La quantità di concentrato piastrinico da iniettare dipende principalmente dalle dimensioni del tendine da trattare. Normalmente vengono iniettati 3cc di concentrato piastrinico in casi di epicondilite e di epitrocleite mentre tutte le altre affezioni vengono trattate con 6cc di concentrato.
Preparazione del concentrato piastrinico
Il sistema RecoverTM, sfruttando la naturale differenza di densità fra i vari tipi cellulari, permette di concentrare la frazione di cellule mononucleate grazie ad un semplice processo di centrifugazione.

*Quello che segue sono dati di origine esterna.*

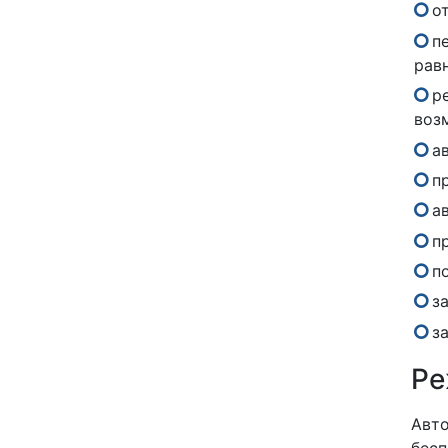
о
п
рав
р
воз
а
п
а
п
п
з
з
Ре
Авто
бесп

Il sistema prevede pochi semplici passaggi:
– in sterilità iniettare il sangue anticoagulato (30-60cc) nei tubi sterili del sistema Recover;
– centrifugare a 3200 rpm per 15 minuti; al termine di questo processo si ottengono 3 strati: il plasma povero di piastrine, il plasma ricco di piastrine e i globuli rossi.
– dall’apposito portale si estrae solo il plasma ricco di piastrine (3-6cc) e si aggiungono 0.05 ml di bicarbonato di sodio per ogni ml di concentrato piastrinico per ridurre l’acidità e la sensazione di bruciore prima dell’iniezione
Il prodotto contiene piastrine ma anche altre cellule mononucleate della linea ematopoietica che in un habitat adatto possono rilasciare citochine angiogeniche e osteogeniche ed avere quindi un effetto clinico aggiuntivo.
Infiltrazione del concentrato piastrinico nel tendine affetto
Dopo aver accuratamente disinfettato la cute nel sito di iniezione si iniettano 2-3 ml di anestetico locale nella cute e nel tessuto sottocutaneo e 0,5 ml nel tendine.
Dopo 2-3 minuti di attesa, il concentrato piastrinico viene iniettato nell’area di maggior dolore; attraverso un unico tramite cutaneo si praticano perforazioni multiple nel tendine.
Al termine della procedura si applica una medicazione pronta e il paziente rimane a riposo per 15 minuti.
Post-trattamento
Nei primi giorni successivi alla procedura il paziente dovrà assumere farmaci analgesici (non anti-infiammatori) e posizionare ghiaccio ad intervalli in caso di dolore.
L’astensione da attività fisiche vigorose o da attività sportive dovrà essere rispettata per 4 settimane. Dopo 48 ore e per le prime 2 settimane devono essere svolti esercizi di allungamento dell’unità muscolo-tendinea trattata e dopo 2 settimane possono essere iniziati esercizi di potenziamento muscolare.